Pike Reproduction


   As a rule of thumb, pike heavier than ten pounds tend to be exclusively female, male pike larger than twelve pounds are uncommon, but pike under eight pounds could be of either sex.

   Female pike are capable of producing a large number of eggs. For example a twenty pounder could lay some 200,000 eggs. Females contain eggs at some stage of development for most of the year. Egg development begins during the summer months following the springtime spawn. During the following winter and spring the eggs mature and swell by absorbing water.

   The spawning trigger depends on various factors including water temperature which is usually between 8 and 12 degrees celsius when spawning takes place. Male pike tend to arrive at the spawning ground before the females, selecting shallow areas of water where there ample submerged water plants or emergent vegetation - reed, rushes or even flooded areas of grass can be used.
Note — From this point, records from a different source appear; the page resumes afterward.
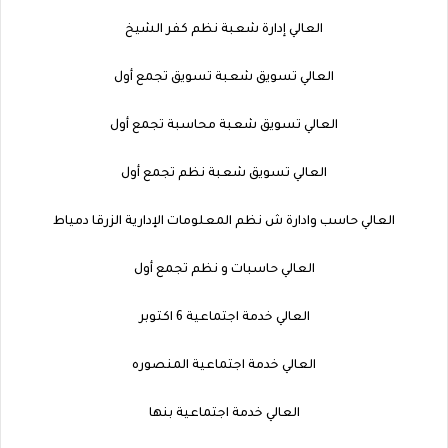
العالي إدارة شعبة نظم كفر الشيخ
العالي تسويق شعبة تسويق تجمع أول
العالي تسويق شعبة محاسبة تجمع أول
العالي تسويق شعبة نظم تجمع أول
العالي حاسب وادارة ش نظم المعلومات الإدارية الزرقا دمياط
العالي حاسبات و نظم تجمع أول
العالي خدمة اجتماعية 6 اكتوبر
العالي خدمة اجتماعية المنصوره
العالي خدمة اجتماعية بنها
   There is some evidence of loyalty to particular spawning sites, mainly in rivers; pike use the same feeder ditches year after year. It may even be that small pike return in later life to the places where they were hatched.

   Female pike may fail to shed their eggs when there are large temperature fluctuations during the spring. Unlike some other coarse fish they appear to be incapable or re-absorbing these eggs - which can constitute 20% of their body weight - and by early summer these fish often die.
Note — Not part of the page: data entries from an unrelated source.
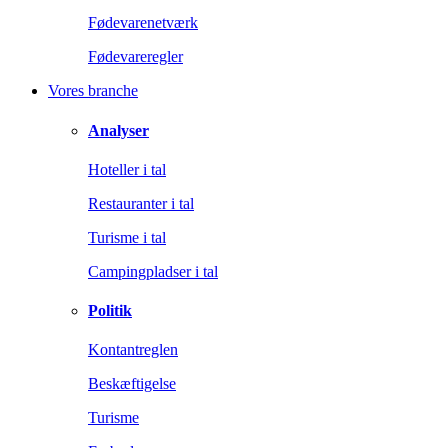
Fødevarenetværk
Fødevareregler
Vores branche
Analyser
Hoteller i tal
Restauranter i tal
Turisme i tal
Campingpladser i tal
Politik
Kontantreglen
Beskæftigelse
Turisme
   Fertilised pike eggs hatch after 20-24 days but fry survival may be very low. For example, in one study of 1.25 million eggs produced 180 pike lived to one year of age, fifty lived to two years, 39 to 3 years, 20 to 4 years and only nine survived to five years of age.
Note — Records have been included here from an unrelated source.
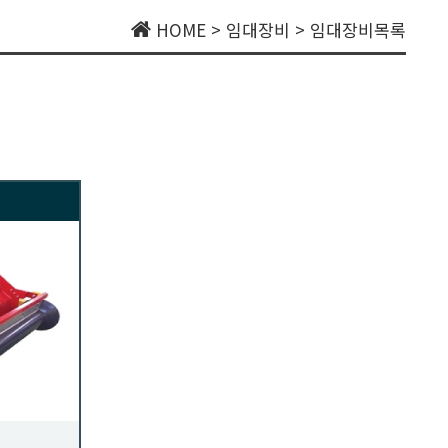
HOME > 임대장비 > 임대장비목록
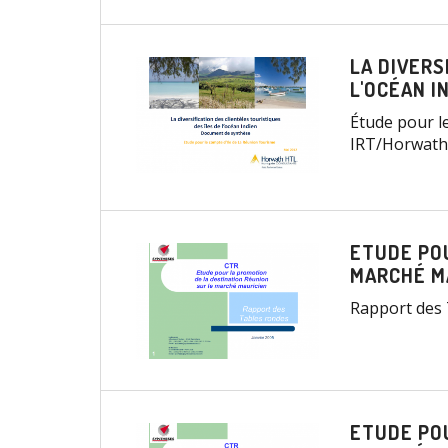
LA DIVERS
L'OCÉAN I
Étude pour l
IRT/Horwath
ETUDE POU
MARCHÉ M
Rapport des 
ETUDE POU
   Recruitment to the pike population is largely determined by survival of the younger stages in the life cycle, rather than the number of parents or the quantity of spawn which is shed. Predation and starvation are the prime causes of larval mortality.

   The extent of pike on pike predation has particularly important consequences for the survival of pike during their juvenile stages. Figures of 79% of losses of young pike through cannibalism have been reported.